Box 7.3: Further detail on the tax concessions provided to NFP organisations

Income tax

Income tax exemptions are provided to NFP organisations whose purposes are broadly beneficial to the wider Australian community, such as charitable, religious, scientific and public educational institutions.

Charities and income tax exempt funds within the NFP sector must be endorsed by the ATO to be exempt from income tax. Other categories of organisation can self-assess their exemption — such organisations include cultural, community service and sporting organisations.

NFP organisations, with income below $416 a year, that are not otherwise income tax exempt receive an income tax exemption. The concession is intended to ensure small organisations do not have to incur the compliance costs associated with managing their tax affairs, such as lodging annual income tax returns.

Mutual receipts

Receipts from members of clubs (including member subscriptions and trading income relating to members) are not included in the assessable income of NFP clubs, societies or associations. Other income received (for example, interest and profits from trading with non-members) is taxable.

Fringe benefits tax

Public benevolent institutions and health promotion charities are provided with a $30,000 capped exemption from FBT per employee, and public and NFP hospitals and public ambulance services are provided with a capped exemption of $17,000 per employee. These caps are not indexed.

The caps do not limit the amount of other FBT-exempt benefits (for example, superannuation contributions, work-related mobile phones and other miscellaneous benefits).

Goods and services tax

Not-for-profit organisations

NFP organisations, including charities, have a GST registration threshold of $150,000 a year compared with the general registration threshold of $75,000 a year.

Where an organisation is not registered for GST, it does not pay GST on its supplies and is not entitled to input tax credits for the GST paid on its inputs. NFP entities with a turnover below the threshold can choose to be registered. Registered entities pay GST on the taxable supplies they make and are entitled to input tax credits for the GST paid for their creditable acquisitions.

Donations to a NFP organisation (including charities) that are made voluntarily and for no material benefit are not subject to GST.

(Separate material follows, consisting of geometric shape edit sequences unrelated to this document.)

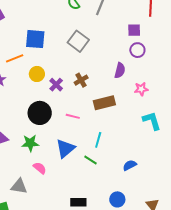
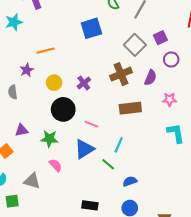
purple square: (134, 30) -> (160, 38), moved, turned -32
blue square: (35, 39) -> (91, 28), moved, turned -30
gray square: (78, 41) -> (135, 45), moved
yellow circle: (37, 74) -> (54, 83), moved
brown cross: (81, 80) -> (121, 74), moved, size x1.5
pink line: (73, 116) -> (91, 124), moved
blue semicircle: (130, 165) -> (130, 181), moved

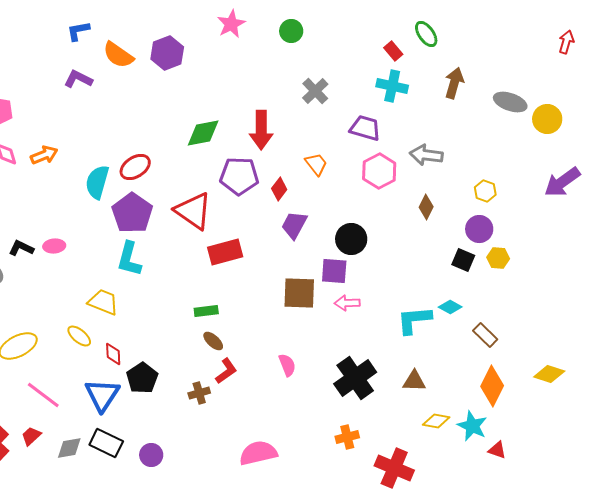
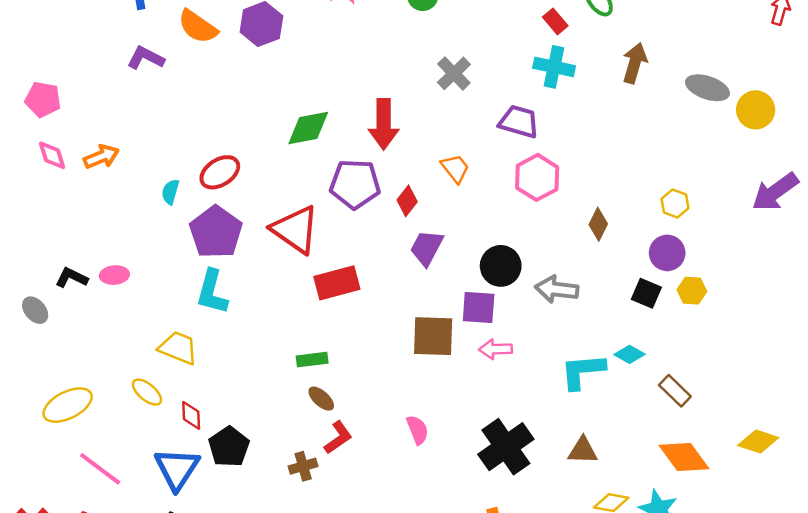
gray arrow: (426, 155) -> (557, 289), moved
cyan semicircle: (97, 182) -> (170, 192), size x0.6
orange diamond: (492, 386) -> (684, 457), turned -63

Concessions for charities, DGRs and government schools

Charities, DGRs and government schools receive a range of GST concessions including the ability to make supplies GST-free in certain circumstances, the ability to make supplies of second hand goods GST-free, and the ability to treat certain fundraising events as input-taxed.

Gift deductibility

Gift deductibility is provided to individuals who donate gifts of $2 or more in cash or gifts of property (subject to certain rules) to the organisations endorsed as DGRs. DGRs under the general categories must meet the relevant eligibility requirements and be endorsed by the ATO to receive their concessional status.

Prescribed private funds

Since 2001, individuals, families and businesses have been able to establish their own DGRs, known as prescribed private funds (PPFs). PPFs can receive donations for distribution to other DGRs (not PPFs).

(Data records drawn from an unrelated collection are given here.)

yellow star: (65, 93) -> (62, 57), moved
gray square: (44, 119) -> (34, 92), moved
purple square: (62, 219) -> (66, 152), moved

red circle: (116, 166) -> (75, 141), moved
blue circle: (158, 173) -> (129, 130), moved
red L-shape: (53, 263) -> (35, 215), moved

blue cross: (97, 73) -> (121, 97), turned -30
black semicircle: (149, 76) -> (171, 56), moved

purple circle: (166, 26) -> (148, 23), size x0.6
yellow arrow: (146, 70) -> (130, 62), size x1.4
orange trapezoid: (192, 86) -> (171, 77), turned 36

Since their inception, PPFs have received donations of over $1.3 billion and made distributions of over $300 million.

Other tax concessions and grants

At the state level, many charitable institutions are exempt from municipal rates, stamp duty, land tax and payroll tax. At the federal level, exemptions from customs duty apply, as well as certain fuel tax concessions.

Many NFP organisations also receive grants from different levels of government, including block funding to cover some or part of their operational costs.